BTW the head of our school is an RE teacher so its not even that its an atheist bastion Grin

Ebacc is meaningless EXCEPT that it will be used as a stick for politicians to beat schools so is a hoop worth jumping through

senua · 26/11/2014 21:08

RE is a Humanity but the only Humanities that count towards the EBacc are History and Geography. See here.
If she is on the "EBacc pathway" then surely she must be doing Hist or Geog?Confused

titchy · 26/11/2014 21:08

Which is why I suspect OP or her ds have the wrong end of the stick - particularly as they have said their top set will be on an EBacc pathway!

titchy · 26/11/2014 21:09

Her dd sorry.

GcseOptions · 26/11/2014 21:15

She could do history or geography, but that would be her only option. Just one. No art, no Latin, no other option at all.

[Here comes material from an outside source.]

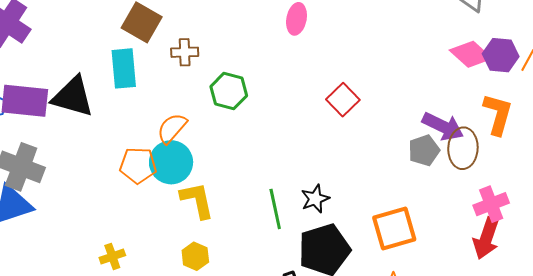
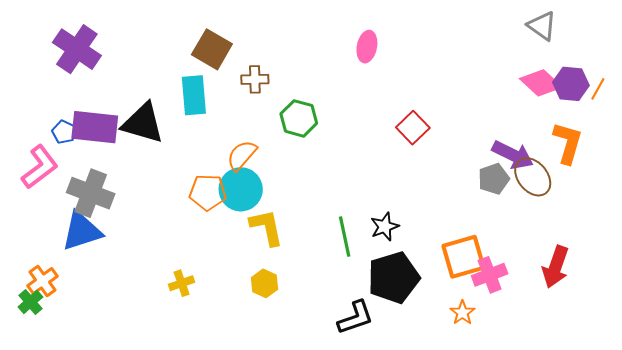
brown ellipse: (463, 148) -> (533, 177), turned -42
pink cross: (491, 204) -> (490, 275), moved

If she wants to have two options (or two choices, if you will) she will need to drop triple science.

I haven't got the wrong end of the stick and this is why we are concerned and want to appeal to the school!

OP posts:
TalkinPeace · 26/11/2014 21:17

OP
I believe you
I'd suggest getting DD to FB / snapchat / whatever as many of her fellow top set pupils as poss and get them to get their parents to look at the RG document and get Citizenship dropped and more space devoted to "facilitating" and "ebacc" subjects

it may also be worth contacting STEMnet to see if they have advice that could be forwarded en masse to the school

senua · 26/11/2014 21:20

This is apparently the maximum she is going to be allowed to do and there is no room for History

She could do history or geography, but that would be her only option.

Which story are we going with?

Littleturkish · 26/11/2014 21:21

This sounds like a time tabling fuck up.

Put your concerns (including the ebacc stuff) to the head.

titchy · 26/11/2014 21:24

So she CAN do history then? That's not what your OP said. While I agree citizenship is a waste of a gcse, she does have choices. She can choose triple science and history if she wants, or history and art if she sticks to double science is that right?

To be honest the whole option choices thing is misleading in all schools - there is very little in the way of choice full stop. I would suggest you, and other parents approach the school and see if they would be prepared to let their top set do triple science in the same number of timetable slots as double which would free up one more slot for an option, and is a common way to offer triple that many schools do.

WittyUsername102 · 26/11/2014 21:25

My DD's school compulsory had to do: Maths, English Literature, English Language, Triple Science, ICT, Citizenship, PE. After this, she had 4 more choices. They also had the chance to do 1 twilight subject if they wanted to.

I can't imagine how awful she would have found it to have such limited choices as your DD. I have no idea how you should approach it, but I hope you can get something done. I imagine in-person would be better than email?

GcseOptions · 26/11/2014 21:32

Sorry my op should have said history AND drama or art.

In other words, none of her subjects can be a creative one.

OP posts:
GcseOptions · 26/11/2014 21:34

WittyUsername - do you mean it was compulsory for your dd to a gcse in PE?